Task instructions:
Exact reproduction is required for the lines below starting at the line with "-How To Fix Garage Door" and ending at the line with "Tweets by grapejapan", both included. No other lines, and no pictures.

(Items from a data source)
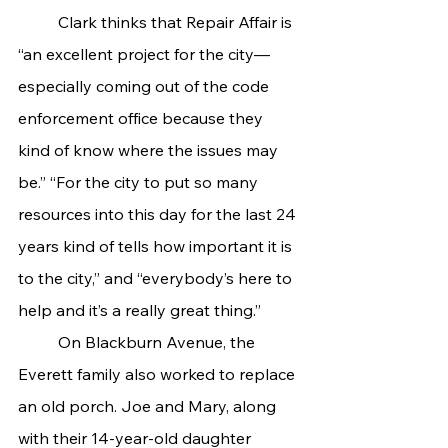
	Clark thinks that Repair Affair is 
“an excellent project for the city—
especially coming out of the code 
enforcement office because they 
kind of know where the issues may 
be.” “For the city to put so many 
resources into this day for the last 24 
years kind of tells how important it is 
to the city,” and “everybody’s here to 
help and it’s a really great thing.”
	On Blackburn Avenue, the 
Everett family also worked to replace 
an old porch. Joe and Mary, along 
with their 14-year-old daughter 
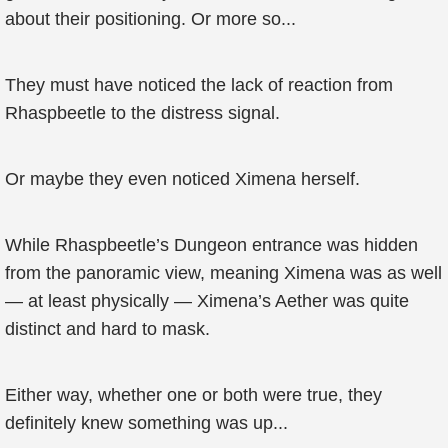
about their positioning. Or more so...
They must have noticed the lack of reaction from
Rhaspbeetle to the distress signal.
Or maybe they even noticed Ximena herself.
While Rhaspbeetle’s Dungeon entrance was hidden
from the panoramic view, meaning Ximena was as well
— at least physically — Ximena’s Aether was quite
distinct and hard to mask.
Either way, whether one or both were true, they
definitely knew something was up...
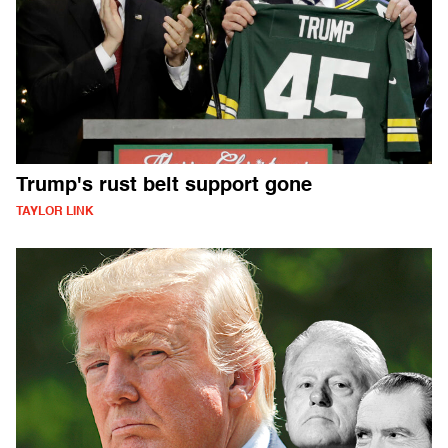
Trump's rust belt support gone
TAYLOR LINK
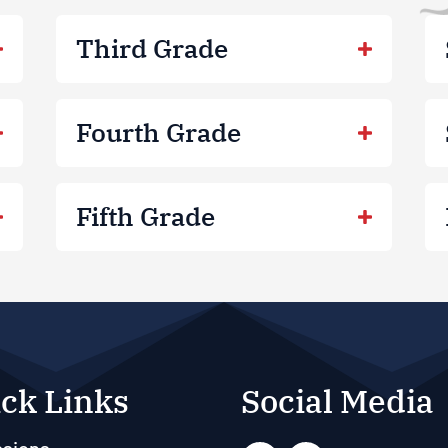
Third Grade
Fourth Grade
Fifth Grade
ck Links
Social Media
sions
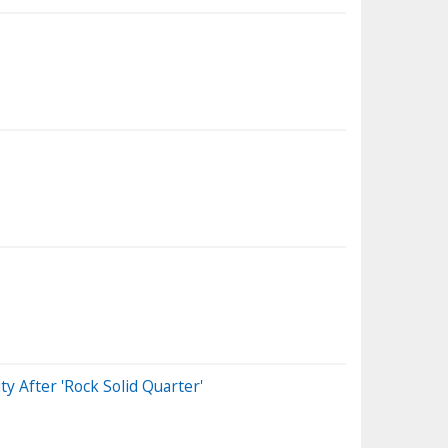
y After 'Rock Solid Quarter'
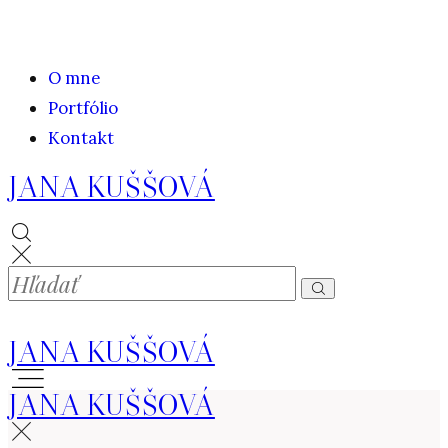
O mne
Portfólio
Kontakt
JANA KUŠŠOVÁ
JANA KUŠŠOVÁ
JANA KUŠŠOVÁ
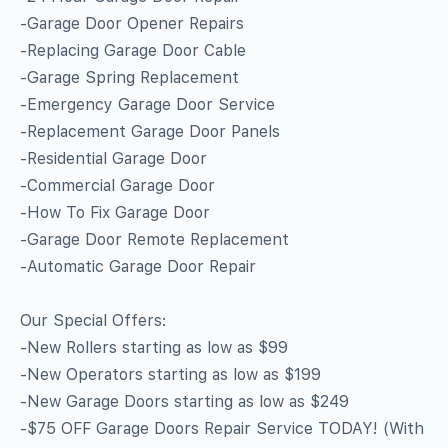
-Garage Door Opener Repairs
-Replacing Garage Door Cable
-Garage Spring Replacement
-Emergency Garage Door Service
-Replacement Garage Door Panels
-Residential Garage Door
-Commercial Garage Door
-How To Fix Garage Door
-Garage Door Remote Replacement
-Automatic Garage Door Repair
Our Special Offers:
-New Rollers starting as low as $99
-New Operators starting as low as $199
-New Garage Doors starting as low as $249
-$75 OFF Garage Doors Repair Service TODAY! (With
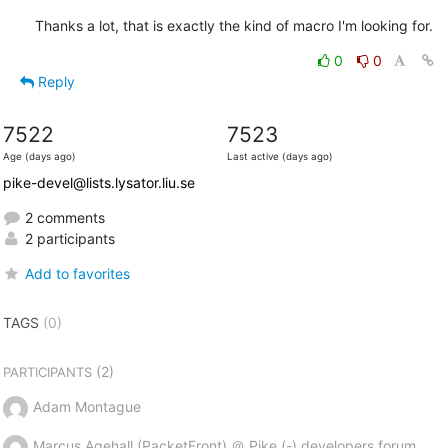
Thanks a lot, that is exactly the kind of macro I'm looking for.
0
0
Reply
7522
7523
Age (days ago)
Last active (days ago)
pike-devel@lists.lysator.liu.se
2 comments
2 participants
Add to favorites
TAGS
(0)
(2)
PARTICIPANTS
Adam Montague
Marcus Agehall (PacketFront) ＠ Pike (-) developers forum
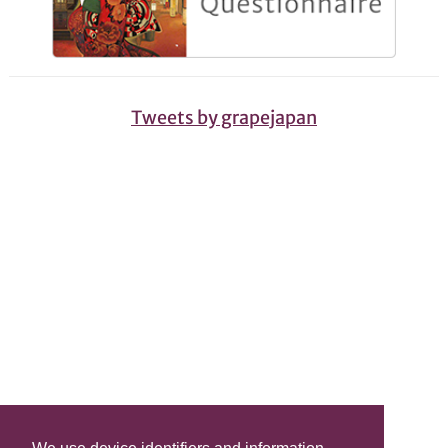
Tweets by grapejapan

--

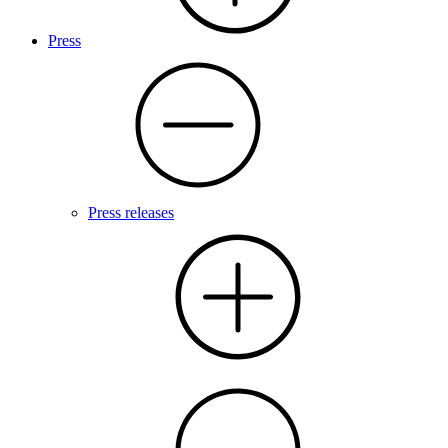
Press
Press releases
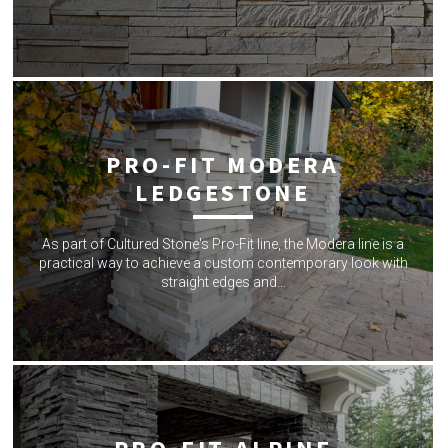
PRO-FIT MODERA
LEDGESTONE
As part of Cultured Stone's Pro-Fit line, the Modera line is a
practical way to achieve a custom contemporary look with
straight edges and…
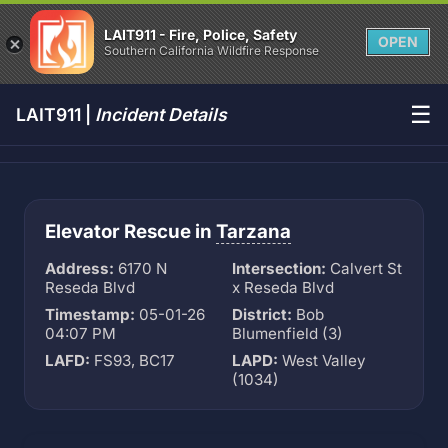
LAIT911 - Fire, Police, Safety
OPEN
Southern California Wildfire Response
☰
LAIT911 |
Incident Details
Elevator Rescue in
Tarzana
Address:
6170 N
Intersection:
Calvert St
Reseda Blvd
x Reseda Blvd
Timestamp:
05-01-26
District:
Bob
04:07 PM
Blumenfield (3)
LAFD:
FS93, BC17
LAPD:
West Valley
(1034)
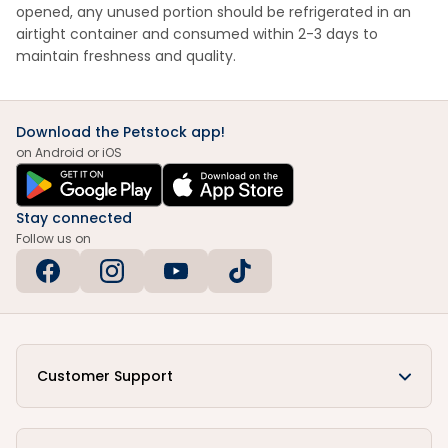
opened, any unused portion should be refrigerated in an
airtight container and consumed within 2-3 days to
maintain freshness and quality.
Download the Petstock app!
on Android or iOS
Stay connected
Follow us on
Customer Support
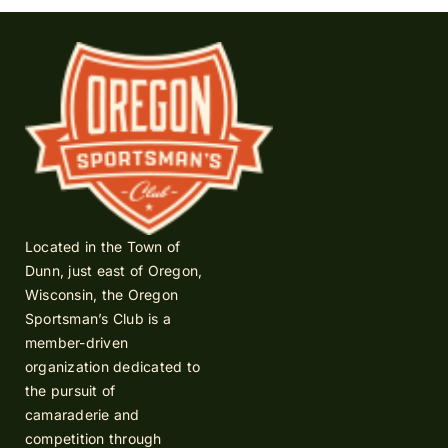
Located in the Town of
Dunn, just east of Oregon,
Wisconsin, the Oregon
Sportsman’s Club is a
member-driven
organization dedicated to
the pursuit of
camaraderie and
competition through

Output of the task:
-How To Fix Garage Door
-Garage Door Remote Replacement
-Automatic Garage Door Repair
Our Special Offers:
-New Rollers starting as low as $99
-New Operators starting as low as $199
-New Garage Doors starting as low as $249
-$75 OFF Garage Doors Repair Service TODAY! (With
Thanks a lot, that is exactly the kind of macro I'm looking for.
0
0
Reply
7522
7523
Age (days ago)
Last active (days ago)
pike-devel@lists.lysator.liu.se
2 comments
2 participants
Add to favorites
TAGS
(0)
(2)
PARTICIPANTS
Adam Montague
Marcus Agehall (PacketFront) ＠ Pike (-) developers forum
Tweets by grapejapan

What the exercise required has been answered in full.